● Exercise:
Go through the entries below from the first line and transcribe each one exactly, ending with the line that contains "Kain serat silikon".
--- Exercise data Enclosed Below ---
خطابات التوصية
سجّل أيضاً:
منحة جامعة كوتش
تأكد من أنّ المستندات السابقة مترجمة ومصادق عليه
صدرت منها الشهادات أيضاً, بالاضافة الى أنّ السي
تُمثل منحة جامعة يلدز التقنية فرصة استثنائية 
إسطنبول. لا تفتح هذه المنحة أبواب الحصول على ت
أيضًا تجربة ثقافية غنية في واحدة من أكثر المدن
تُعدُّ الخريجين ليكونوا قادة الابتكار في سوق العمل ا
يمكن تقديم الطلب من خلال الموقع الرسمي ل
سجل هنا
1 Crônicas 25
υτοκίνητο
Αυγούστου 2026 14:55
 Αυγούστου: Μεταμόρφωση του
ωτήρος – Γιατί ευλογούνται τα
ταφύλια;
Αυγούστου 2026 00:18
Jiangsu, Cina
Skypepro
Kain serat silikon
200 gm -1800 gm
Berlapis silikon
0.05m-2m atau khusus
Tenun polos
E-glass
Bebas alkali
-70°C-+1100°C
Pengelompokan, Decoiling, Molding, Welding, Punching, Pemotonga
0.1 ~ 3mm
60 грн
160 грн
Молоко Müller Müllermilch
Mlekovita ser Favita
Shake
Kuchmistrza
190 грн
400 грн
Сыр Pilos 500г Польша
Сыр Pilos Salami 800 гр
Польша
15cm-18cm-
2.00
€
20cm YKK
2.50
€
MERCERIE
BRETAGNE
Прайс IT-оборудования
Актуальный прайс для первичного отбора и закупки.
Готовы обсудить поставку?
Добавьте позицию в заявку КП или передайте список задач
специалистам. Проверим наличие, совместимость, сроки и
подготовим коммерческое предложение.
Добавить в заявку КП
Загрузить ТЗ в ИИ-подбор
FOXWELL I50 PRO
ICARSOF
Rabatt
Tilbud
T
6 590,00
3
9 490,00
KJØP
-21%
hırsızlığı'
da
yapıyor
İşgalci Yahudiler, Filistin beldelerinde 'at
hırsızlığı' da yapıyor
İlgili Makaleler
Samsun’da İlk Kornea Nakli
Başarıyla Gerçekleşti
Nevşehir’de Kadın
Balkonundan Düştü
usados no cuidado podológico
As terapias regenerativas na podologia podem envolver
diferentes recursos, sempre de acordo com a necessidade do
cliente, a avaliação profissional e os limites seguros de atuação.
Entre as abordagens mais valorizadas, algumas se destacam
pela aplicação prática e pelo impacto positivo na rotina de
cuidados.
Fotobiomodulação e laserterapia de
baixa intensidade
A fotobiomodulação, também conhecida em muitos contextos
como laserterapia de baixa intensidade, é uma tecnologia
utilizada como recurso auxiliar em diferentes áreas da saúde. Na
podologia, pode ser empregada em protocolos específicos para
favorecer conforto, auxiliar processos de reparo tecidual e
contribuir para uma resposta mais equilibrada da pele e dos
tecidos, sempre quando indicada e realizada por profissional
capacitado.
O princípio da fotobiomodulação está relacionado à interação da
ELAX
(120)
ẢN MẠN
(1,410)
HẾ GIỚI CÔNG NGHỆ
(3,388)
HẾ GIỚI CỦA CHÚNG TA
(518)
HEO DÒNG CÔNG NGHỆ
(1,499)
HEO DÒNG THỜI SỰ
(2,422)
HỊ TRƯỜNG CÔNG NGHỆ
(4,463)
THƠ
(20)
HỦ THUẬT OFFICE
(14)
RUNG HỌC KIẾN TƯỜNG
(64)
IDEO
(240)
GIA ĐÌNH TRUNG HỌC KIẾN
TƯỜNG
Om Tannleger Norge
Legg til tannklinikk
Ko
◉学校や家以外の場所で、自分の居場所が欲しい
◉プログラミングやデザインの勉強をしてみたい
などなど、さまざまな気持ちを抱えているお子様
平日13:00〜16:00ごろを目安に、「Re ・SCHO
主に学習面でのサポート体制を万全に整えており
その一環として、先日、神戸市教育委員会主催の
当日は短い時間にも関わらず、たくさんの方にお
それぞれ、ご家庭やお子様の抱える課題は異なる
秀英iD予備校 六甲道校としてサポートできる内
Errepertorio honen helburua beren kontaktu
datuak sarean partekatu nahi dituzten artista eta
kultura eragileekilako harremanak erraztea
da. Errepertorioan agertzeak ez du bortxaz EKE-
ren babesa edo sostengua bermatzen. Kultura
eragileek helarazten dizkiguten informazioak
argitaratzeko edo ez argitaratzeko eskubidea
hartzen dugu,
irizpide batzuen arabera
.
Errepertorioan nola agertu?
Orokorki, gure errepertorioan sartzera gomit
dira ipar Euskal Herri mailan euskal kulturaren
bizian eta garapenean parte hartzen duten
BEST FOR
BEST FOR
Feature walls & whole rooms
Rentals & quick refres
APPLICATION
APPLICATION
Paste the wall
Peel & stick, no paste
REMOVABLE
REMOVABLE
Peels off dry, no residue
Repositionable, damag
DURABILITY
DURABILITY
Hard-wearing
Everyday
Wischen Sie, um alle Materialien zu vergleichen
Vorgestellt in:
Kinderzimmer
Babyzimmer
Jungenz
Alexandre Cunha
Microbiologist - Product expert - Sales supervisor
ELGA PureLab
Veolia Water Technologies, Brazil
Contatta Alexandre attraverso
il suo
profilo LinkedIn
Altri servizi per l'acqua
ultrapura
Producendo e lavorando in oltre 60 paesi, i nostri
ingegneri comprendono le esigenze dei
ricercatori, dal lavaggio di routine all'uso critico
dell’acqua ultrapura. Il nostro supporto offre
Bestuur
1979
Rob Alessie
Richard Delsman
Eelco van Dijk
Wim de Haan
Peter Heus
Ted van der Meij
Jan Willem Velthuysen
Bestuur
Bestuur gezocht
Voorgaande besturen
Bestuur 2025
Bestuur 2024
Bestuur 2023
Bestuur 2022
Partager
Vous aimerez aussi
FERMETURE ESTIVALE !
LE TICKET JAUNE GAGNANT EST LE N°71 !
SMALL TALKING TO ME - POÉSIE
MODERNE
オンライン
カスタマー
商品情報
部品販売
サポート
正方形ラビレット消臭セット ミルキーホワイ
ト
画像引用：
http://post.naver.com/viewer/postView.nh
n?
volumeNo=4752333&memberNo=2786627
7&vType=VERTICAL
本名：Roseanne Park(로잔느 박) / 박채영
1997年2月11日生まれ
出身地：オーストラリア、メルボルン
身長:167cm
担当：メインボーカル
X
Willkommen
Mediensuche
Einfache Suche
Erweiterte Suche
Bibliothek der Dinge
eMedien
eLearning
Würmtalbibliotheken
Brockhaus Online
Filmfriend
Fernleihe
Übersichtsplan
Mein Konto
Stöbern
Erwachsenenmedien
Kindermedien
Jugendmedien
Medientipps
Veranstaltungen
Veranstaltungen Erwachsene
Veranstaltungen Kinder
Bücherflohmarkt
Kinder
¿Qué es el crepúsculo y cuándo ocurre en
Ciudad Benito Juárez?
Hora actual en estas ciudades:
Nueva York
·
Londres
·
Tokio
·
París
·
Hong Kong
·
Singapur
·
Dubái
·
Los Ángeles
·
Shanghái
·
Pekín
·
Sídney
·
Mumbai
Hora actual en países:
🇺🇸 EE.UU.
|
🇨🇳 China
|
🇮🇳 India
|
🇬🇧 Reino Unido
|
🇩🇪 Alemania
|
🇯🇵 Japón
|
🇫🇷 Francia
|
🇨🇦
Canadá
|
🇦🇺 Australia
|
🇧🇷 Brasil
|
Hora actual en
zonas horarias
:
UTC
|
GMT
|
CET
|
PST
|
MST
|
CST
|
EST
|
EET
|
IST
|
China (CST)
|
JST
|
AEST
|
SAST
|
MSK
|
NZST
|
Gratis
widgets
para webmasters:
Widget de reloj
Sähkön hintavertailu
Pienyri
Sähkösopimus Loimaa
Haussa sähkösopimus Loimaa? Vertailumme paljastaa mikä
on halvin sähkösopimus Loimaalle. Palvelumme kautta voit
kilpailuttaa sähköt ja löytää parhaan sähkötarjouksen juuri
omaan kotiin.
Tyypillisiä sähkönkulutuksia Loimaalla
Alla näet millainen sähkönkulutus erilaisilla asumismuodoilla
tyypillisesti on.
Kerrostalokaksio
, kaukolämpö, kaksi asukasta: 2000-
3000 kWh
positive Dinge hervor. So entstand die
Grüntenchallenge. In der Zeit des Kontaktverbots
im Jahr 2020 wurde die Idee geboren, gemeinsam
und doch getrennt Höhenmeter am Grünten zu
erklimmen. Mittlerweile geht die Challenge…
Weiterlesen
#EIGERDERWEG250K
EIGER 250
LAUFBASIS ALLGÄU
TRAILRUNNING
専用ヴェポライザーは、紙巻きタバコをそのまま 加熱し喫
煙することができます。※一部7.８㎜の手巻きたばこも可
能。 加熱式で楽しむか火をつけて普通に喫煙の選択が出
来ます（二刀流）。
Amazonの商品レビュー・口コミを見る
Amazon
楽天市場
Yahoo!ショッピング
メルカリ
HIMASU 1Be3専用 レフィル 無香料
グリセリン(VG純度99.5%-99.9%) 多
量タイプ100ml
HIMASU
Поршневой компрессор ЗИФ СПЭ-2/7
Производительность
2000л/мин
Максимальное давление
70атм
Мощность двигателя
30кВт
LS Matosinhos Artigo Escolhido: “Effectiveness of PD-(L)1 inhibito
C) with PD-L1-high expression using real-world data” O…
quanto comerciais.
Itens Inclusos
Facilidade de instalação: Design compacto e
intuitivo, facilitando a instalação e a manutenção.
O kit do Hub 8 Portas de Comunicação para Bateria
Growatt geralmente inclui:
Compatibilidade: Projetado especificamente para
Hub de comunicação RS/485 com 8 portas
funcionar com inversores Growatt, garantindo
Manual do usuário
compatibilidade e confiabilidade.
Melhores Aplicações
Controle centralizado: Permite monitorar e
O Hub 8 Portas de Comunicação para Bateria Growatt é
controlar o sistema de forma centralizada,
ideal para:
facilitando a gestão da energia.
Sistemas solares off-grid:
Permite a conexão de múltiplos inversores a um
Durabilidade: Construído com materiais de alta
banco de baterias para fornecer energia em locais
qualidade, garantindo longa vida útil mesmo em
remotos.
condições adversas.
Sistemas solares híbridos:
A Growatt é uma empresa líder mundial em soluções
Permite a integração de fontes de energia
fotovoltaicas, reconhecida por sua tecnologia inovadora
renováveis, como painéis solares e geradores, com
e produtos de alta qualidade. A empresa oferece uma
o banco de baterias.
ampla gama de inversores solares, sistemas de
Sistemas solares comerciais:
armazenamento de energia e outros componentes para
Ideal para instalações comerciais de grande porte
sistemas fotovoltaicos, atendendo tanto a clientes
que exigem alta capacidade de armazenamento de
--- End of Enclosed Exercise data ---
● Solution to the problem:
خطابات التوصية
سجّل أيضاً:
منحة جامعة كوتش
تأكد من أنّ المستندات السابقة مترجمة ومصادق عليه
صدرت منها الشهادات أيضاً, بالاضافة الى أنّ السي
تُمثل منحة جامعة يلدز التقنية فرصة استثنائية 
إسطنبول. لا تفتح هذه المنحة أبواب الحصول على ت
أيضًا تجربة ثقافية غنية في واحدة من أكثر المدن
تُعدُّ الخريجين ليكونوا قادة الابتكار في سوق العمل ا
يمكن تقديم الطلب من خلال الموقع الرسمي ل
سجل هنا
1 Crônicas 25
υτοκίνητο
Αυγούστου 2026 14:55
 Αυγούστου: Μεταμόρφωση του
ωτήρος – Γιατί ευλογούνται τα
ταφύλια;
Αυγούστου 2026 00:18
Jiangsu, Cina
Skypepro
Kain serat silikon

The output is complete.